Their project and accompanying paper was titled: Cosmological Patterning and Myth: The Effects of the Cosmological Design on Proto-Celtic Culture’s Myths and Practices by Lydia G. Martin and G. Stiles Stilinski.

-

It had a lot of fancy words but their project created a mathematical algorithm that looked at how stellar parallax of visible stars from ye’ olden times provided a baseline in what is now called the cosmic distance ladder which the super early Celtic cultures used in their constructions of the cosmos and later in their myths. 

Maybe. They were only freshman after all and it would take a while for the Department to agree with their findings before they passed it on to other boards for review, where it would be argued both for and against and picked apart by skeptics of all sorts, but Lydia seemed unfazed by it and so Stiles took his cue from her.

Until such a time, they have clubs and the occasional frat party to attend on the weekend and a coven of vampires to be exterminated the following night. Stiles had finally convinced Lydia to come with him and some of the drag queens from home to visit San Francisco for the annual SlutWalk. Still they keep themselves busy. On Wednesdays they’re invited to have tea with the local neighborhood witches, wiccans, and magick users. To cement their friendship, their bro-ship as it were, in turn for one night of listening to Stiles drunk and whining about unrequited love with certain bad boy alphas, Lydia demanded a shopping trip the day before they go back to Beacon Hills for a visit. They never mentioned what was said over the shots of Tequila when Lydia saw Jackson’s relationship status change on Facebook. Overall college was less Buffy like than Stiles had been expecting but it’s only Thanksgiving break of their first year. 

Surely, it’ll at least be junior year before they have to stop an apocalypse. Stiles would like to lose his virginity before then. 

-

Allison and Scott were apparently talking again although neither Stiles nor Lydia wanted to comment on that. Stiles saw the looks Issac tried to cover up when Scott talked about the possibility of Allison coming back to visit. 

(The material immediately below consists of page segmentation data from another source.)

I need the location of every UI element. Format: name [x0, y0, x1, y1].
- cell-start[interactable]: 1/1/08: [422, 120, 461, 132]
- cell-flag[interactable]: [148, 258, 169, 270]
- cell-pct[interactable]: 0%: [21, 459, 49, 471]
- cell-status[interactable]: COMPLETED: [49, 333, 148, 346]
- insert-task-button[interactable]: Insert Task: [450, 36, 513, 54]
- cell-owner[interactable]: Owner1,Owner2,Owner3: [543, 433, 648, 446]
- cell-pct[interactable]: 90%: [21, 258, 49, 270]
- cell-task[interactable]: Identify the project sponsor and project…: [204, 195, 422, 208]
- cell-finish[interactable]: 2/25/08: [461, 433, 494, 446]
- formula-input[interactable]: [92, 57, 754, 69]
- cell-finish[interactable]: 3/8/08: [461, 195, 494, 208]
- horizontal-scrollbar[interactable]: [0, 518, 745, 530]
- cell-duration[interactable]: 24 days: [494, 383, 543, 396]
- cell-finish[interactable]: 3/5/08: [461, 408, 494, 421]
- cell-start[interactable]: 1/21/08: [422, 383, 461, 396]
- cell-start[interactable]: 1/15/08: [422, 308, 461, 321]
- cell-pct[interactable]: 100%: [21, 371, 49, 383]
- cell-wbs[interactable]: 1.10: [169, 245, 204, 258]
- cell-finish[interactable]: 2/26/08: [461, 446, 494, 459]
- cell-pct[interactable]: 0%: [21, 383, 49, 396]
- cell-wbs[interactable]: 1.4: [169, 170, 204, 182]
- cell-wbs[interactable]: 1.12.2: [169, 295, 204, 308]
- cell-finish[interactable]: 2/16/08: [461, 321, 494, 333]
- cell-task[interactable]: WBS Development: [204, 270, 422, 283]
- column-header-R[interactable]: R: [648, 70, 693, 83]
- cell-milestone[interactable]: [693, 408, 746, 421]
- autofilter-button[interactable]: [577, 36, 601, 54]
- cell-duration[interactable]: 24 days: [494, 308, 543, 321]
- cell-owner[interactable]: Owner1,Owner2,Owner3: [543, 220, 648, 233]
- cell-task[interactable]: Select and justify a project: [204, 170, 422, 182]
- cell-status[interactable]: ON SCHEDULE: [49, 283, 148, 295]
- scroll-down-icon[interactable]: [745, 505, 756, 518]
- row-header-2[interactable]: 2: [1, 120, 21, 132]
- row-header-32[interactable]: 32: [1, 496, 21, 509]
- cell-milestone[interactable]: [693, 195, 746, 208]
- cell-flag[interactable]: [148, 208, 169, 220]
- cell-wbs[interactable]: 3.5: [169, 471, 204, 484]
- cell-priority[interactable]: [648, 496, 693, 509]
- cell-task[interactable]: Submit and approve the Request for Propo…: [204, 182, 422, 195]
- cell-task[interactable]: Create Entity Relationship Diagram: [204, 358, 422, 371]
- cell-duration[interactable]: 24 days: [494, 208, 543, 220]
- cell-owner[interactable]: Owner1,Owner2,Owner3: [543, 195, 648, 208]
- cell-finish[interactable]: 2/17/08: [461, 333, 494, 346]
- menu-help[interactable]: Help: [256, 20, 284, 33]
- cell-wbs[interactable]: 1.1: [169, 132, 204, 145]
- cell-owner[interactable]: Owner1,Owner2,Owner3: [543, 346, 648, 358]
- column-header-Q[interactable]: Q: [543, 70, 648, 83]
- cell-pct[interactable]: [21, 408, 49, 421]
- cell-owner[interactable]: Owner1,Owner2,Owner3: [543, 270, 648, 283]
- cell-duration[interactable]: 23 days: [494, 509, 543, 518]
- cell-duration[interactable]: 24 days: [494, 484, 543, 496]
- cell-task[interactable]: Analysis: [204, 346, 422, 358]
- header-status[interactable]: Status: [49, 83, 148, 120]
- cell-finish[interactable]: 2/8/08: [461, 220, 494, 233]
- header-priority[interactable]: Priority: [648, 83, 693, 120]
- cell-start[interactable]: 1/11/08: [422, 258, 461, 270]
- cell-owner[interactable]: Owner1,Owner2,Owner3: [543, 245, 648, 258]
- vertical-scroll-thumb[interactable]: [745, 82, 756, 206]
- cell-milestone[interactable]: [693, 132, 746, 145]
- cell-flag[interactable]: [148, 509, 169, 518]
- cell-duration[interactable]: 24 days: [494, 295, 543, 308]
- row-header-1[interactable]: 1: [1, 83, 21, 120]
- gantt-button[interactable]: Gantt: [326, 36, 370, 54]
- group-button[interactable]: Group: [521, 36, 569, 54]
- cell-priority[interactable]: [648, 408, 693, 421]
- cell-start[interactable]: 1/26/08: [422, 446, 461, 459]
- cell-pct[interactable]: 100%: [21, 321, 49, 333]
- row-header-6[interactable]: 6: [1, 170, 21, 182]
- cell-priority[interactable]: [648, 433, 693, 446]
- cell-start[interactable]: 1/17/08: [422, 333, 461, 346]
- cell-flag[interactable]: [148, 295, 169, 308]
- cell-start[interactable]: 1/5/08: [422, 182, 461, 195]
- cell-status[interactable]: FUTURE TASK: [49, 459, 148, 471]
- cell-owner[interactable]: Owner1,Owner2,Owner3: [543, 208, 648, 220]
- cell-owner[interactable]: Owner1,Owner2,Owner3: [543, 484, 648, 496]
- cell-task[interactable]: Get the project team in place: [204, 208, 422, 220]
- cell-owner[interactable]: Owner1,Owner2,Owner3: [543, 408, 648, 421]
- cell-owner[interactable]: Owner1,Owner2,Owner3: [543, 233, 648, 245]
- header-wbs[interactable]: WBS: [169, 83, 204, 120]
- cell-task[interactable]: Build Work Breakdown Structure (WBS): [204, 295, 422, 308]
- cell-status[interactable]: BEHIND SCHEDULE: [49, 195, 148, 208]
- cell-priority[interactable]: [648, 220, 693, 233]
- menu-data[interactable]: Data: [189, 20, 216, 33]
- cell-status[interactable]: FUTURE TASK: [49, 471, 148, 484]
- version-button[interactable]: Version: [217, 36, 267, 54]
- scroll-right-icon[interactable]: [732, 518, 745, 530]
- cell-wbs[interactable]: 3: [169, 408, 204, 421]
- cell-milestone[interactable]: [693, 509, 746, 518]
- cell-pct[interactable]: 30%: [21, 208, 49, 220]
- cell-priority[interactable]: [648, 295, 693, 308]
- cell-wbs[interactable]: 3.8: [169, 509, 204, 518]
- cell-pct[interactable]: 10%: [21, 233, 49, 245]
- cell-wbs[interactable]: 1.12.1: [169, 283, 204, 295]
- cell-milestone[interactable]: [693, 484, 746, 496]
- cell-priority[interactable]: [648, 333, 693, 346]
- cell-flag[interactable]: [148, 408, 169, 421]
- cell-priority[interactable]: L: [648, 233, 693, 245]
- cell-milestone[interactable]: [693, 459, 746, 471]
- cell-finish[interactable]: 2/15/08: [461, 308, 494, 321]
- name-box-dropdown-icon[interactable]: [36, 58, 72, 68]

Derek talked about finishing the back porch, improving on the house little by little, asked in convoluted way for Stiles to refresh the protection wards around the property. Derek sometimes watched Stiles like Stiles watched him, but Stiles knew it was still early going. They had time. Still, he enjoyed the sight of their alpha and knew that Lydia watched him watch Derek. 

Boyd complained about his hours still being part time and the flirty people he had to deal with as Derek refused to deal with customers. Issac talked about adding classes and werewolf training. It was still hard to talk about Erica.

When the conversation turned and Issac asked, it was Lydia who responded.  
“Nope. Nothing new with us,” Lydia said. 

Stiles lips spread wide, stories safely hidden behind his teeth.

**Author's Note:**

> Thanks for reading - I have a head canon of Stiles and Lydia being magick-using science bros who fight supernatural crime while at college ...and unbeknownst to the pack. I kind of love the idea of this verse and the many different directions it could go. I'm already tempted to flesh it out more. :P


End file.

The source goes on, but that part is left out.